> _PROBLEM TO WORK ON_
Scan the listing and copy each line where the word "educadora" is present.

● ● ● ● ●

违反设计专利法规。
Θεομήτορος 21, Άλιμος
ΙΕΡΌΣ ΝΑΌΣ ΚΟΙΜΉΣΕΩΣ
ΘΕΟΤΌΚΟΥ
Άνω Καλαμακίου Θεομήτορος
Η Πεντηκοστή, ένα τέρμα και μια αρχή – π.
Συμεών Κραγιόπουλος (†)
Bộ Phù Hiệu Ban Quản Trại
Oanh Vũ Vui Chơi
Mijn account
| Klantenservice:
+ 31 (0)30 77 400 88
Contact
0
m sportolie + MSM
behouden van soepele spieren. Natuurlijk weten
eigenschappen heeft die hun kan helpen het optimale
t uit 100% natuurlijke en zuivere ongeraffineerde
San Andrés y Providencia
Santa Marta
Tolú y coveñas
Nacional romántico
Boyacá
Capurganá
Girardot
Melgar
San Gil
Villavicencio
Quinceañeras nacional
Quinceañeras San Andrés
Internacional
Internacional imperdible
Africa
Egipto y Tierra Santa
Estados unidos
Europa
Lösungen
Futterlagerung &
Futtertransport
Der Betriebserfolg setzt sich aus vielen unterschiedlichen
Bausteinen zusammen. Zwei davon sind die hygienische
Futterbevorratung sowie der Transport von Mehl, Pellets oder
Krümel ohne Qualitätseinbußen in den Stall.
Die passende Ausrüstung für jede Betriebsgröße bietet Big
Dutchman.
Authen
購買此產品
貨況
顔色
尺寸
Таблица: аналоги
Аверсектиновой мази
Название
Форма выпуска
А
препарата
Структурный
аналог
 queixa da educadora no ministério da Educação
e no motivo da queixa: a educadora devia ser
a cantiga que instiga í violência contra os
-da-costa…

● ● ● ● ●

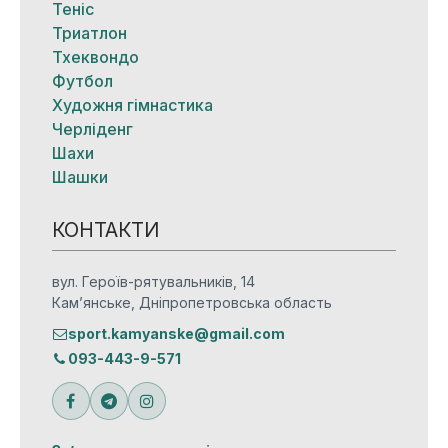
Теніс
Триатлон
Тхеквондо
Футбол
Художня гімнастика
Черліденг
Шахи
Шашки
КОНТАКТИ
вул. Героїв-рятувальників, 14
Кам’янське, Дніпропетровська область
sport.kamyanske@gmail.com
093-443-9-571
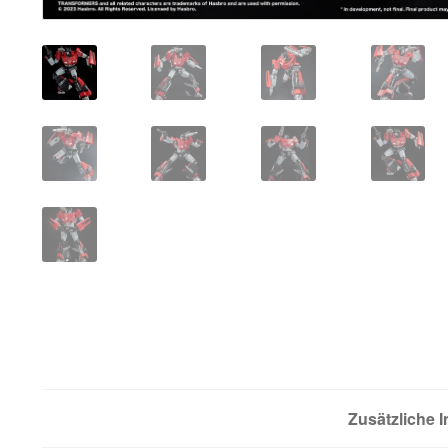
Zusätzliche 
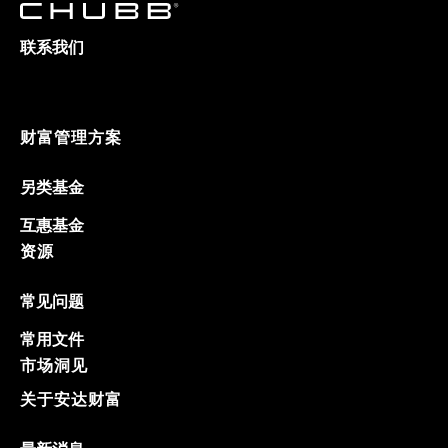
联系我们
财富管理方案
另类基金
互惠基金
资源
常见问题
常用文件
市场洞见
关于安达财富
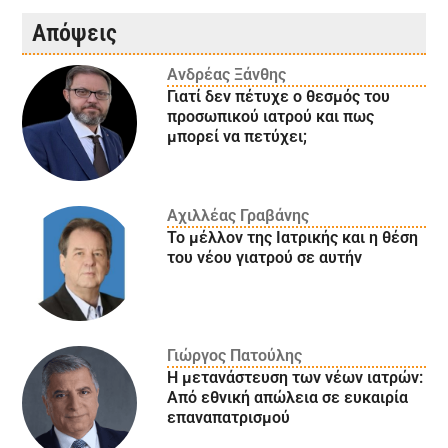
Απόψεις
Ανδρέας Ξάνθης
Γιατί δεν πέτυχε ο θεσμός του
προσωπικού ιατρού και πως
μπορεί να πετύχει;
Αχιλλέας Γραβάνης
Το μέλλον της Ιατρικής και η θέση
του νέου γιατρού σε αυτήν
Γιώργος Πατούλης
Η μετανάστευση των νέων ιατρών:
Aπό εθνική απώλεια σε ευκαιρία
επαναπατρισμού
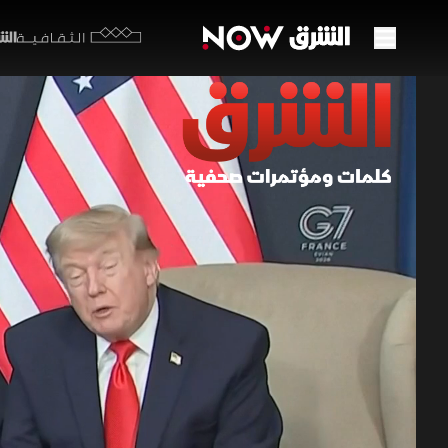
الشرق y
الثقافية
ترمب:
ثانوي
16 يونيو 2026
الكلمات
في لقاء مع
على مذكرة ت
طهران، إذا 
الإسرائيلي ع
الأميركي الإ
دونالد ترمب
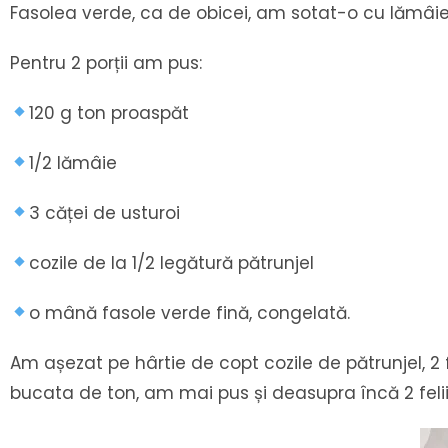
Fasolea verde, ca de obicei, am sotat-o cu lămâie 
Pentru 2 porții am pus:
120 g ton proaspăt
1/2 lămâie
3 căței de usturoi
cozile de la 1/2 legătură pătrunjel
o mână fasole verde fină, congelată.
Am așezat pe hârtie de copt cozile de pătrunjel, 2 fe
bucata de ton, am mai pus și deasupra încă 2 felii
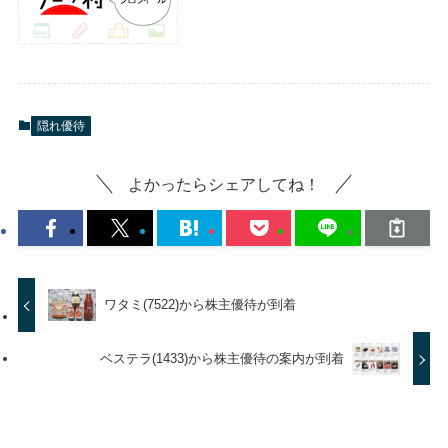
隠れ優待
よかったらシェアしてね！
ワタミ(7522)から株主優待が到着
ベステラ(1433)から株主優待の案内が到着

● ● ● ● ●

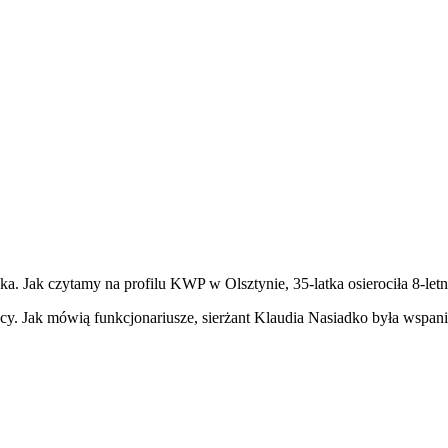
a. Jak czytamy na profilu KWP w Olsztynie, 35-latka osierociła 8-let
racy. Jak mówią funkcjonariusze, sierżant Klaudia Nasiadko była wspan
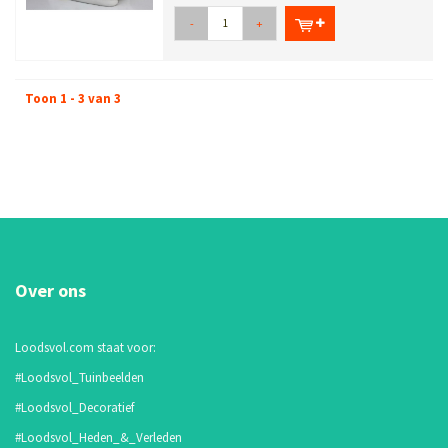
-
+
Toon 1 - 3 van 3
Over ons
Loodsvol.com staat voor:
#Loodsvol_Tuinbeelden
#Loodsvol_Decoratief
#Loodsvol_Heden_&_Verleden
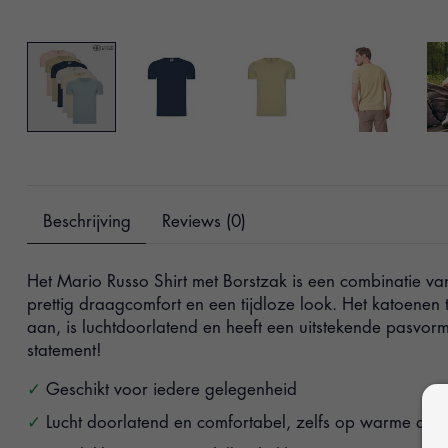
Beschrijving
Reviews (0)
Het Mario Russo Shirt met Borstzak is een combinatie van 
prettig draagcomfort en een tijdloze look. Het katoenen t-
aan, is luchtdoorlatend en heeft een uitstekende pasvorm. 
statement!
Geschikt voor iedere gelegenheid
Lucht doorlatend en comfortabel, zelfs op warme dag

● ● ● ● ●

> _WRITTEN RESPONSE_
 queixa da educadora no ministério da Educação
e no motivo da queixa: a educadora devia ser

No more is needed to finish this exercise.